View source for YAUR: Yet Another URI Router - Technical Documentation

Comprehensive technical documentation for the URI Router (YAUR - Yet Another URI Router). This documentation will be suitable for developers who need to understand how the system works and how to write routing rules.

{{toc numerate=1}}

=== Overview ===

**YAUR** (Yet Another URI Router) is a lightweight, rule-based URI routing engine designed for the WackoWiki platform. It processes incoming HTTP requests and dispatches them to appropriate handlers by matching URI patterns against a sequence of rules defined in a configuration file.

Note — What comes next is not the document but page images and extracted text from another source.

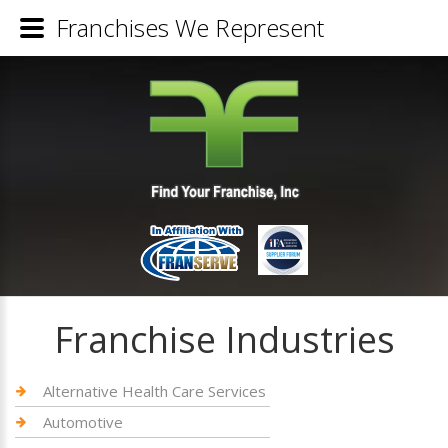
Franchises We Represent
Franchise Industries
Alternative Health Care Services
Automotive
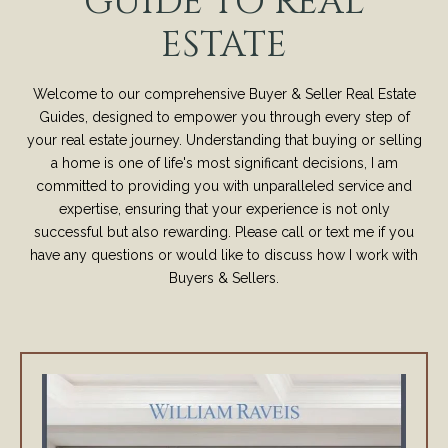
GUIDE TO REAL
ESTATE
Welcome to our comprehensive Buyer & Seller Real Estate
Guides, designed to empower you through every step of
your real estate journey. Understanding that buying or selling
a home is one of life's most significant decisions, I am
committed to providing you with unparalleled service and
expertise, ensuring that your experience is not only
successful but also rewarding. Please call or text me if you
have any questions or would like to discuss how I work with
Buyers & Sellers.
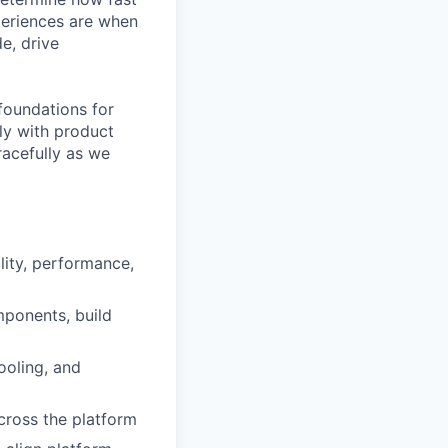
periences are when
de, drive
foundations for
ely with product
racefully as we
lity, performance,
ponents, build
ooling, and
across the platform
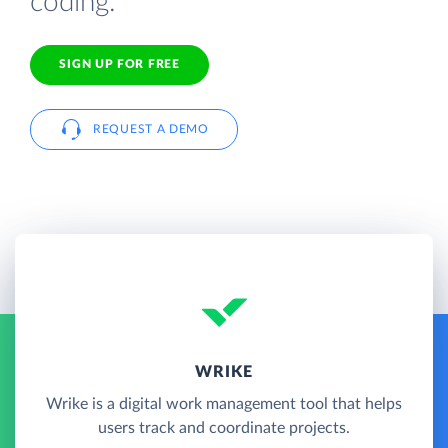
coding.
SIGN UP FOR FREE
REQUEST A DEMO
WRIKE
Wrike is a digital work management tool that helps
users track and coordinate projects.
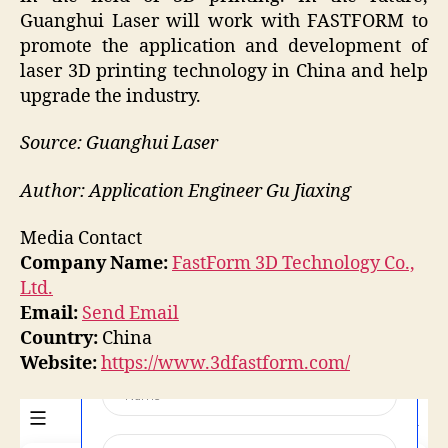
Guanghui Laser will work with FASTFORM to
promote the application and development of
laser 3D printing technology in China and help
upgrade the industry.
Source: Guanghui Laser
Author: Application Engineer Gu Jiaxing
Media Contact
Company Name:
FastForm 3D Technology Co.,
Ltd.
Email:
Send Email
Country:
China
Website:
https://www.3dfastform.com/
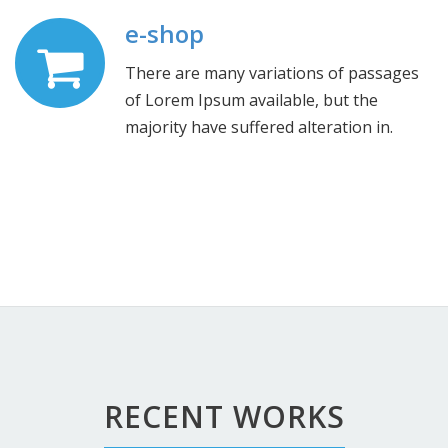
e-shop
There are many variations of passages
of Lorem Ipsum available, but the
majority have suffered alteration in.
RECENT WORKS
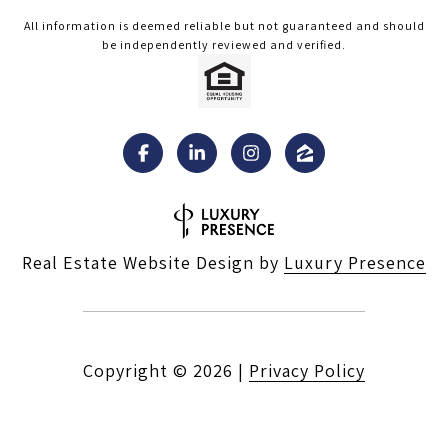
All information is deemed reliable but not guaranteed and should
be independently reviewed and verified.
Real Estate Website Design by
Luxury Presence
Copyright ©
2026
|
Privacy Policy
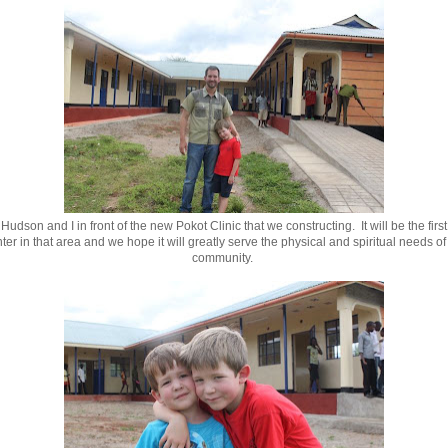
 Hudson and I in front of the new Pokot Clinic that we constructing. It will be the firs
ter in that area and we hope it will greatly serve the physical and spiritual needs of 
community.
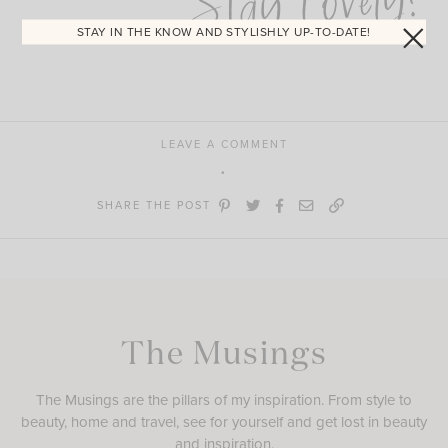
Stay Lovely!
STAY IN THE KNOW AND STYLISHLY UP-TO-DATE!
LEAVE A COMMENT
SHARE THE POST
The Musings
The Musings are the pillars of my inspiration. From style to
beauty, home and travel, see for yourself and get lost in beauty
and inspiration.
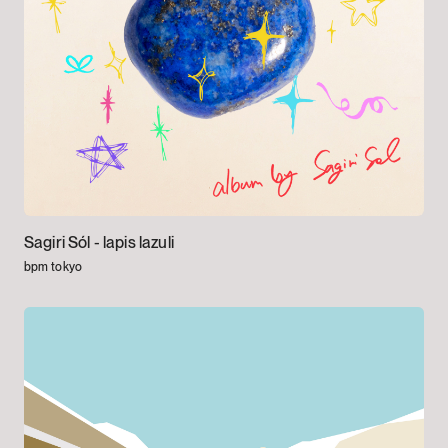
Sagiri Sól -
lapis lazuli
bpm tokyo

==== Key Characteristics ====
  - **Rule-based processing**: Sequential evaluation of regex patterns against incoming URIs
  - **Flexible variable system**: Supports URL parameters, HTTP globals, and local variables
  - **Pattern matching and substitution**: Extract parts of URIs and assign them to variables
  - **Caching support**: Configuration is cached for performance optimization
  - **Control flow**: Support for conditional routing with explicit success/failure markers

====Design Philosophy====

The router operates on a simple principle: iterate through rules sequentially until one matches, execute all associated actions, and if successful, determine the next step (continue, jump, or terminate).


=== Architecture ===

==== Request Processing Pipeline ====

%%
HTTP Request
    ↓
1. Extract URI and HTTP metadata (_uri, _method, _rewrite, _tls)
    ↓
2. Initialize routing environment with variables
    ↓
3. Iterate through config rules sequentially
    ↓
4. For each rule:
   a) Match regex against current _uri
   b) If match: populate variables from match groups
   c) Execute actions sequentially
   d) If action succeeds: continue to next action
   e) If action fails: discard all changes, try next rule
   f) If _ok! executed: terminate routing successfully
   g) If _next! executed: skip to next regex rule
    ↓
5. Backpatch successful changes into HTTP superglobals
    ↓
6. Return routing result with extracted parameters
%%

====Component Stack====
  1. **Configuration Parser** (##read_config()##): Processes router.conf file
    - Expands macros
    - Validates regex patterns
    - Compiles action specifications
  2. **Routing Engine** (##route()##): Main routing loop
    - Pattern matching
    - Variable substitution
    - Action execution
    - Backtracking on failure
  3. **Variable System** (##parse_var()##): Manages variable namespace
    - Regex match groups ($0-$9)
    - Sub-match groups ($a-$j)
    - HTTP superglobals (G*/P*/S*)
    - Local variables


=== Core Concepts ===

==== Rules ====

A rule is a complete routing definition consisting of a regex pattern and zero or more actions:

%%
regex [action1] [action2] [actionN]
%%

**Characteristics:**
  - Rules are processed in order
  - A regex pattern must match for actions to execute
  - If any action fails, all changes from that line are discarded
  - Continuation lines (starting with whitespace) share the same regex

==== Matches and Sub-matches ====

When a regex pattern matches:
  - **Main match groups** ($0-$9): Captured by the main regex
  - $0: Complete match
  - $1-$9: Capture groups from (...)
  - **Sub-match groups** ($a-$j): Captured by pattern-matching actions (~)
  - Used only when a pattern matching operator succeeds

====Variables====

Three variable scopes exist:
  1. **Regex matches**: ##$0##, ##$1##, ..., ##$9##
  2. **Sub-matches**: ##$a##, ##$b##, ..., ##$j##
  3. **Named variables**:
    - ##Gvar##: $_GET['var']
    - ##Pvar##: $_POST['var']
    - ##Svar##: $_SERVER['var']
    - ##var##: Local variable in router namespace


=== Routing Configuration ===

====File Structure====

The ##router.conf## file contains:

  1. **Comments**: Lines starting with ##//## or ##### are ignored
  2. **Macro definitions**: ##define {name} pattern##
  3. **Rules**: ##regex [actions...]##
  4. **Continuation lines**: Lines starting with whitespace (common regex)

==== Macro System ====

Macros are text substitutions that expand during configuration parsing.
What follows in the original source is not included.